The medical term is Myocardial Infarction (M.I.). Heart muscle dies if its circulation (the coronary arteries) is cut off for too long (“myocardium” = heart muscle; “infarction” = muscle death, in medical-speak). If a lot of muscle dies, so do you. Death can also occur in a small heart attack with electrical short circuit (“ventricular fibrillation”), which stops the heart from pumping (cardiac arrest); in this case, defibrillation (shocking) saves lives without a doubt.
We suspect a heart attack by a combination of symptoms and risks:
1. Symptoms of heart attack
- Heavy chest pain (or pressure, ache, discomfort, etc.), not “sharp,” and not one that gets worse with each breath.
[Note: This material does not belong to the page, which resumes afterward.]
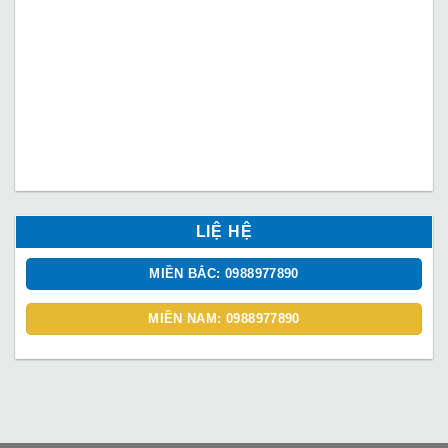
LIỆ HỆ
MIỀN BẮC: 0988977890
MIỀN NAM: 0988977890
It’s felt in mid- or left-chest, rarely on the right, and sometimes in confusing places (see right below **)
- Pain gets worse with exertion, eases with rest.
- May be accompanied by shortness of breath, nausea or vomiting, cold sweats on the forehead, and/or lightheadedness
** If the pain from a heart attack is felt in the left shoulder or upper arm, patients may think they pulled a muscle. If felt in the left jaw, they may think it’s a toothache, & a dentist may make the diagnosis. In the early 1980s, when all we had for ulcers were liquid antacids, a brilliant young internist friend confided his greatest fear — a patient returns to the ER “DOA [‘dead on arrival’], with Maalox on his mouth.” He explained, “It happened to others in my class, but never to me.” So pain was felt in the stomach, doctors diagnosed “indigestion” & missed “heart attack.”
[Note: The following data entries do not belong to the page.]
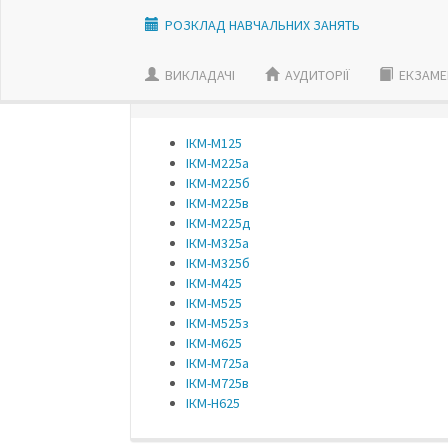
РОЗКЛАД НАВЧАЛЬНИХ ЗАНЯТЬ
ВИКЛАДАЧI
АУДИТОРІЇ
ЕКЗАМЕ
ОБЕРІТЬ ГРУПУ:
ІКМ-М125
ІКМ-М225а
ІКМ-М225б
ІКМ-М225в
ІКМ-М225д
ІКМ-М325а
ІКМ-М325б
ІКМ-М425
ІКМ-М525
ІКМ-М525з
ІКМ-М625
ІКМ-М725а
ІКМ-М725в
ІКМ-Н625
2. Risk Factors for Coronary Artery Disease (major ones)
- Age: Men >35-40; Women after menopause
- High Blood Pressure (Hypertension)
- Smoking (or less than 3 years since quitting)
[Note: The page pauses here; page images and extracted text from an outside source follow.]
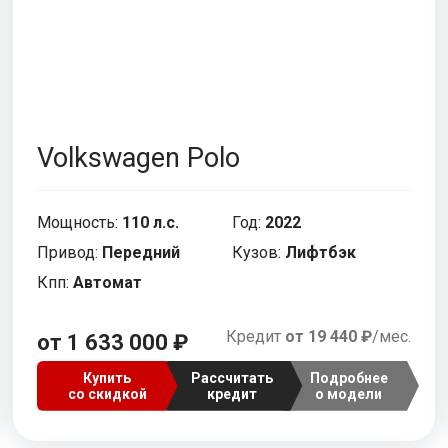
Volkswagen Polo
Мощность:
110 л.с.
Год:
2022
Привод:
Передний
Кузов:
Лифтбэк
Кпп:
Автомат
Кредит
от 19 440 ₽
/мес.
от 1 633 000 ₽
Купить
Рассчитать
Подробнее
со скидкой
кредит
о модели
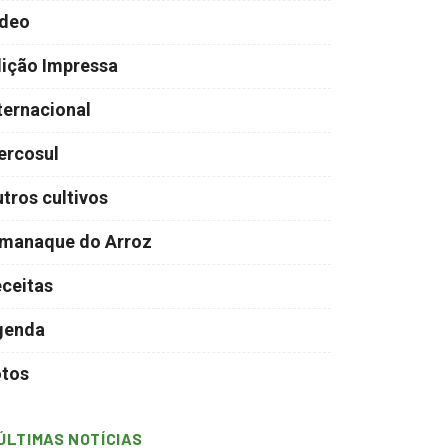
ídeo
ição Impressa
ternacional
ercosul
tros cultivos
manaque do Arroz
ceitas
genda
otos
ÚLTIMAS NOTÍCIAS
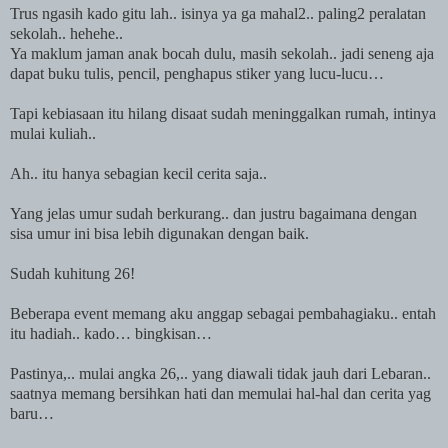
Trus ngasih kado gitu lah.. isinya ya ga mahal2.. paling2 peralatan
sekolah.. hehehe..
Ya maklum jaman anak bocah dulu, masih sekolah.. jadi seneng aja
dapat buku tulis, pencil, penghapus stiker yang lucu-lucu…
Tapi kebiasaan itu hilang disaat sudah meninggalkan rumah, intinya
mulai kuliah..
Ah.. itu hanya sebagian kecil cerita saja..
Yang jelas umur sudah berkurang.. dan justru bagaimana dengan
sisa umur ini bisa lebih digunakan dengan baik.
Sudah kuhitung 26!
Beberapa event memang aku anggap sebagai pembahagiaku.. entah
itu hadiah.. kado… bingkisan…
Pastinya,.. mulai angka 26,.. yang diawali tidak jauh dari Lebaran..
saatnya memang bersihkan hati dan memulai hal-hal dan cerita yag
baru…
- High Cholesterol (Hyperlipidemia)
- Family History of Heart Attack (at near the same age as patient)
- Same-day Stimulant Use (cocaine, meth, etc.)
Diagnosis — An electrocardiogram (EKG) can identify a heart attack. But sometimes the EKG is uncertain, and sometimes even normal! [The “K” in the abbreviation is from the German word; sometimes it’s called “ECG” in English, but not often]. The EKG can often identify an old M.I. Frequent EKGs during a heart attack can show typical changes and progression.
Definite diagnosis is made by blood tests. Troponin is an enzyme in cardiac muscle. If levels rise, it means heart muscle has been damaged (there are other cardiac enzymes also).
Treatment can restore circulation and save heart muscle, if performed with 2-3 hours. The best treatment is done at specialized hospitals, by cardiac catheterization (“Cath” for short), threading a tiny catheter (tube) into the coronary artery to relieve the obstruction (angioplasty, with stents). At regular ERs, they can inject I.V. medicine (“clot-busters”) to try to do the same thing.
Once it’s been too long to bring back circulation, treatment consists of preventing another heart attack. This means not smoking, and a combination of medicine, diet, and exercise to control blood pressure, cholesterol, and diabetes.